Под руководством дяди Феди, того самого мужа тети Зины, спасшей меня однажды зимой, я в темноте сложил отснятую пленку с пупырчатой прозрачной лентой «Коррекс», вставил её в бачок и залил проявителем. А потом, периодически покачивая бачок, никак не мог дождаться нужного количества минут, отщёлкиваемых черным фотобудильником со светящимися цифрами и с единственной светящейся стрелкой. Затем промывка, фиксаж и наконец… Вынул плёнку, а на ней только пару кадров нормальные, а остальные либо почти белые и прозрачные, либо чёрные как негры, работающие кочегарами в тёмной преисподней ада.

ГЛАВА 2

Это тебе не просто кнопку нажать

Оказалось, что фотографировать ещё надо учиться. Что это тебе не просто кнопку нажимать, да кадры перематывать. Что есть такие мудрёные вещи, как выдержка, а у Юнкора она была либо «М» отрабатывающей 1/60 секунды, либо «В» — (от руки), и диафрагма, которых у Фотика было аж две: 1:8 и 1:11. И есть ещё резкость и глубина резкости, есть композиция и свет. А главное — должен быть «глаз». Ну, ты же, Фот Евгеньевич, понимаешь: глаз-то есть у всех, но глаз, который видит то, чего не замечает никто, который умеет выхватить самую суть вещи, или характера человека, или животного, или даже плывущего облака, или камня на дороге, есть не у всех. Да ещё и, как сказал дядя Федя, его, этот глаз, надо тренировать и воспитывать.

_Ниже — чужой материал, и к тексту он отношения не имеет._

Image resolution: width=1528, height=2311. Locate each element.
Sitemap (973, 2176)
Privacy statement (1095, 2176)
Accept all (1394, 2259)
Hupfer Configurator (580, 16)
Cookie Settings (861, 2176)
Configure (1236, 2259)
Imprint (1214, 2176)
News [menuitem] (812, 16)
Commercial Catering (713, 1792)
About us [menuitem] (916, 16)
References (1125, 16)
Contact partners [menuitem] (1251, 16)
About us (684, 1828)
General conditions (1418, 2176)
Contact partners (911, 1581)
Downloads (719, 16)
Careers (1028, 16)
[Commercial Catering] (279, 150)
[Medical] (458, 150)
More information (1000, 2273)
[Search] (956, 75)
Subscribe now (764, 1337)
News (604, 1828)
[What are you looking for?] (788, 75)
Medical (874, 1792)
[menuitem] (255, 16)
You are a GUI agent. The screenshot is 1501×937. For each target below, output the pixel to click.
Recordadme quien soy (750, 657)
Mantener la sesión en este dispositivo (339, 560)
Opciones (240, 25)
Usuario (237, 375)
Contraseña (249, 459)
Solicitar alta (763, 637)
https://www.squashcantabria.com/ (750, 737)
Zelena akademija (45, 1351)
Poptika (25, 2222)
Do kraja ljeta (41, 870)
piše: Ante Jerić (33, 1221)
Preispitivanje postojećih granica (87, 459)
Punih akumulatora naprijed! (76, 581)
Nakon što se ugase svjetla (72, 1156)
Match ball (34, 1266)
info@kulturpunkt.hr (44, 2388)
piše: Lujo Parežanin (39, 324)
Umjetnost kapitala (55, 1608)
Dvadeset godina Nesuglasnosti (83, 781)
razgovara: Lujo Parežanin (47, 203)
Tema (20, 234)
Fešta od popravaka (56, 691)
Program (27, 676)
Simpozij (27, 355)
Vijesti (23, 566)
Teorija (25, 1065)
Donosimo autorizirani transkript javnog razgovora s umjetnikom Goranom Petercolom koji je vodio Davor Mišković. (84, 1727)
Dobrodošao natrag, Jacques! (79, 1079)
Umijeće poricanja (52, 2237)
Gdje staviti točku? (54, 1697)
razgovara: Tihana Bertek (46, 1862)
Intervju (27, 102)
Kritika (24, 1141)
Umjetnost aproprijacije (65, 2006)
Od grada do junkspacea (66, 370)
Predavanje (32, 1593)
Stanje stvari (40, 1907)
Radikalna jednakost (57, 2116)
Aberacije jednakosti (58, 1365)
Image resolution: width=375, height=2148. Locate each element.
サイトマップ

И мы, с молодым «Юнкором», с моим первым Фотиком, стали учиться. Конечно, «Юнкор» был простейшим фотоаппаратом, но оказалось, что он может снять картину не хуже какого-нибудь репортерского «Салют», или даже зарубежного «Rolleiflex». Кстати, дядя Федя никогда не говорил слова «фотка», «фотография». У него для этого были слова либо «кадр», либо «картина». Их необходимо было «поймать» и «выстроить».

На следующеё лето старший брат Борис приехал к ним в Снежное[2]. Генка с гордостью показал ему свои фотоуспехи. Брат удивленно похмыкал, покачал почему-то головой: «Ну ты, Генка, даешь! Что-ж, заслужил.» — и он пошел к своему чемодану, открыл его и вытащил из его тряпчатых недр маленькую коробку. А в ней… А в ней лежала «Смена-2». Тридцать шесть кадров! Наводка на резкость, шкала глубины резкости, затвор от 1/200 — 1/10 и «В», диафрагмы от f/4,5 до f/22, гнездо для штатива, автоспуск, тросик… Короче, не мне тебе, Фот Евгеньич, рассказывать.

И стал «Смена» Фотиком Вторым. Генка даже на уроки, даже на экзамены в старших классах его приносил. Сначала учителя ругались, но потом, видя Генкину твердолобую упёртость, сдались и перестали замечать Фотика Второго.

Вот тогда-то и появились фотографии учеников, сосредоточенно пишущих контрольную, учителей, увлечённо что-то рассказывающих. А ещё начались походы в лес, в степь, на Саур-могилу к памятнику погибших в войне советских солдат ударной группировки Южного фронта.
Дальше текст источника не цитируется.